Exact reproduction is needed for the lines from the one with "Currency Converters" to the end of the listing below, and for no other lines.
[Start of section]
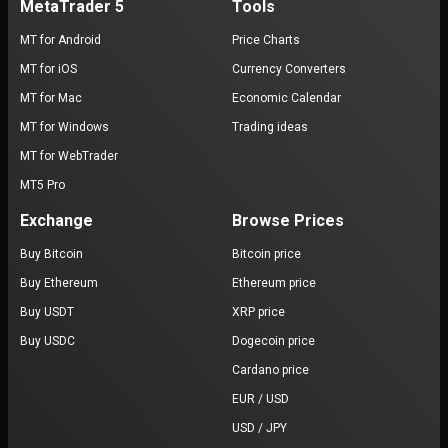
MetaTrader 5
Tools
MT for Android
Price Charts
MT for iOS
Currency Converters
MT for Mac
Economic Calendar
MT for Windows
Trading ideas
MT for WebTrader
MT5 Pro
Exchange
Browse Prices
Buy Bitcoin
Bitcoin price
Buy Ethereum
Ethereum price
Buy USDT
XRP price
Buy USDC
Dogecoin price
Cardano price
EUR / USD
USD / JPY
[End of section]
Answer section:
Currency Converters
MT for Mac
Economic Calendar
MT for Windows
Trading ideas
MT for WebTrader
MT5 Pro
Exchange
Browse Prices
Buy Bitcoin
Bitcoin price
Buy Ethereum
Ethereum price
Buy USDT
XRP price
Buy USDC
Dogecoin price
Cardano price
EUR / USD
USD / JPY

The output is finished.